The first RTS is an obscure Japanese game called Herzog Zwei,

Westwood studios then made Dune 2 and Command & Conquer which basically polished and popularised the genre for the rest of the world.

Pretty much every RTS that followed took at least some inspiration from how those games worked

RootBeerGuy ,
@RootBeerGuy@discuss.tchncs.de avatar

Warcraft came a year before Command & Conquer and improved on many concepts that Dune II introduced.

9point6 ,

Yeah, you’re right to highlight warcraft although I don’t think it’s a clean line with Warcraft between dune 2 and c&c. C&C was probably around 2 years into development by the time Warcraft came out, and my assumption is most of the actual game design was pretty finalised by that point. Though I’m sure some minor influences made their way in, I don’t think Warcraft massively affected the kind of game we got in the end.

But yeah that’s not to diminish the contribution of warcraft to the genre, there’s loads of games that followed copying the Warcraft style of RTS, even as part of the c&c series in the end with Generals.

makr_alland ,

Spacewar! was a F2P PvP game with no microtransactions and no battle pass. Although it’s hard to quantify exact player numbers (it precedes Steam charts), for a while it was the most played videogame in the world.

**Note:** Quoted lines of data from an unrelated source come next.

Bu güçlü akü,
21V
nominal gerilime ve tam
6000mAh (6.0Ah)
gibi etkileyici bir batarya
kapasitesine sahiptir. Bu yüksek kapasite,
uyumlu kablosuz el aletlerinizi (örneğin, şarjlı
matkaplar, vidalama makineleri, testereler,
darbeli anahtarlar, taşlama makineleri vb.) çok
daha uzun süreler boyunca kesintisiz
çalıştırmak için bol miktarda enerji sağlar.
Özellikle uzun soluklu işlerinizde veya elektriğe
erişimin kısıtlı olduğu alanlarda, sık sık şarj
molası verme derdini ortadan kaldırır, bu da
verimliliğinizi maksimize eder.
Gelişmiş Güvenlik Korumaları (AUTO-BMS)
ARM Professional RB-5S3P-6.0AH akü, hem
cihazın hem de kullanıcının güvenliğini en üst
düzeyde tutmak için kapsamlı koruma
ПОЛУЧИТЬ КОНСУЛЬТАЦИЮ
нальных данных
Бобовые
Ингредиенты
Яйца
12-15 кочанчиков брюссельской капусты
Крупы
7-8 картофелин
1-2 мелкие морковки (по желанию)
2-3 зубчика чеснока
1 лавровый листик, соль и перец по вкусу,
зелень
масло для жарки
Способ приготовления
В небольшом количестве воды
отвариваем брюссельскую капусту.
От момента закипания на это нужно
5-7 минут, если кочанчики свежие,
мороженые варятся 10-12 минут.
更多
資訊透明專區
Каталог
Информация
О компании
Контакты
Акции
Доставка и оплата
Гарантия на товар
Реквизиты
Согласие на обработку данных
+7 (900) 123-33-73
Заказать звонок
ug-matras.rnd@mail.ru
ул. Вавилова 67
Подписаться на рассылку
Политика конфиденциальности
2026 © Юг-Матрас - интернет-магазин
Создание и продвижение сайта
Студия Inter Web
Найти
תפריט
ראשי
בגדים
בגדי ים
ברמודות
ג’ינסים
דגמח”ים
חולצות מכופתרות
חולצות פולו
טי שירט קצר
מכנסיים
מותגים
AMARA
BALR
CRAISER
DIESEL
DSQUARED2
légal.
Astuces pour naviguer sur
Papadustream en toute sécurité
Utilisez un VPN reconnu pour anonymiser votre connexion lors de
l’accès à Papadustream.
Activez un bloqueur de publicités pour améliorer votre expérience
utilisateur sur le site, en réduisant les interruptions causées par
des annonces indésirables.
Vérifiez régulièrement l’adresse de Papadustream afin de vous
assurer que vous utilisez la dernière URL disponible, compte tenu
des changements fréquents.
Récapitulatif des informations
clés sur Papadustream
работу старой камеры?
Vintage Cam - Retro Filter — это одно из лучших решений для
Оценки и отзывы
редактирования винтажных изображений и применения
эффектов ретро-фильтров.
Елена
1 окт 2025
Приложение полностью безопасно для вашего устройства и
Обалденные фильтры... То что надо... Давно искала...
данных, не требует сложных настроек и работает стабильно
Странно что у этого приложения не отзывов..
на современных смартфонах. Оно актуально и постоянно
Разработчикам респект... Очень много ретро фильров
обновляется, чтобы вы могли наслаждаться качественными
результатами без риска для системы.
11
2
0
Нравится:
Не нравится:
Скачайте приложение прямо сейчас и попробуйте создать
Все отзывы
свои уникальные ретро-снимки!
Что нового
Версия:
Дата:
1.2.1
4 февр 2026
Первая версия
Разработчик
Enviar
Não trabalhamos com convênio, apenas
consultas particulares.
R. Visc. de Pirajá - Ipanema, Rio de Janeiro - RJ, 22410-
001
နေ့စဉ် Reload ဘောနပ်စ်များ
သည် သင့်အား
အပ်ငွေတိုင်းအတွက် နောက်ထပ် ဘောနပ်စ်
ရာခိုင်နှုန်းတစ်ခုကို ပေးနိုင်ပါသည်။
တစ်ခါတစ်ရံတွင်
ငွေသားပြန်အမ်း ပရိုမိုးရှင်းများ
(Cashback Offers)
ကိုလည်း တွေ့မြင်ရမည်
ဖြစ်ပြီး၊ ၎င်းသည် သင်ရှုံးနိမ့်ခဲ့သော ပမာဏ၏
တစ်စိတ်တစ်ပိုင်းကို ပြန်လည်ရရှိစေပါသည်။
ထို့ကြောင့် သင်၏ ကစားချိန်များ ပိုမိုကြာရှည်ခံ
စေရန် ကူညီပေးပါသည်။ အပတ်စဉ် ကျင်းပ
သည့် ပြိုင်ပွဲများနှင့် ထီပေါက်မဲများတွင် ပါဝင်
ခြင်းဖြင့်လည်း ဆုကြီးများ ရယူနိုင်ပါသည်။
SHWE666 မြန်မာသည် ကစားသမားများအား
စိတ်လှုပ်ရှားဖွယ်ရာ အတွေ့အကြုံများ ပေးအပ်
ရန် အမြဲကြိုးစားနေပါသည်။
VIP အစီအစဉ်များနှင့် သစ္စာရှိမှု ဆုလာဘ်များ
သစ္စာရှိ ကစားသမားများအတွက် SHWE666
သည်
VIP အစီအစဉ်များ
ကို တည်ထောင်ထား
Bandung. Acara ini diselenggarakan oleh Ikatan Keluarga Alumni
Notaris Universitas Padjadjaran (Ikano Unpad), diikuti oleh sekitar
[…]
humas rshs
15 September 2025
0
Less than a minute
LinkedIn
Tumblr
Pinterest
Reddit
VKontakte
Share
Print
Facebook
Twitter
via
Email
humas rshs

Its real-time graphics and multiplayer combat were very influential, and widely copied by many other games.

sneezycat , (edited )
@sneezycat@sopuli.xyz avatar

It also popularized the “mechanic” of online matchmaking through steam for pirated and abandoned games. Thank you Spacewar, very cool.

Edit: the Steam one is a test game for their steamworks system with source code from the original game. The more you know.

rimjob_rainer ,

Ocarina of Time is the mother of modern 3D gaming with Z-targeting.

dumblederp ,
@dumblederp@aussie.zone avatar

WASD + mouse aim in FPS. Wolf3d, Doom1 and Blakestone used the arrow keys, spacebar and Ctrl back in the day. The arrows were turn, not strafe too.

I reckon it was some friends of mine in the 90s in Box Hill, Melbourne, Victoria who were the first to use WASD/mouse aim. Share house above a shop at the end of a tram line.

Anticorp ,

Warcraft started an entire genre of games. Blizzard took that concept and created StarCraft, which spawned million dollar tournaments.

Pea666 ,

You mean RTS games? Warcraft is from ‘94, two years after Dune 2 was released.

rimjob_rainer ,

I think he means Mobas or Tower Defense games

RootBeerGuy ,
@RootBeerGuy@discuss.tchncs.de avatar

Yeah, however before Warcraft there was Dune II. But I am not sure which one was more popular at the time and I think Dune II came way before Warcraft.

I think why Dune II is more notable though is that the first Dune game was more of an adventure style came, not a strategy game. Then they changed the game with its successor and introduced the asymmetrical factions that each had a few unique units with differing strategies.

Warcraft took that concept further of course. But even there its rather Warcraft II that really had a big breakthrough.

plumbercraic ,
@plumbercraic@lemmy.sdf.org avatar

I wonder what the source of the RTS conventions was. Ctrl num for making groups. Double press to centre on group. X for scattering units. A to stop them. Pretty sure these predate C&C but the only one before that I can think of is dune.

Lemminary ,

The Sims for the scrub-the-toilet mechanic.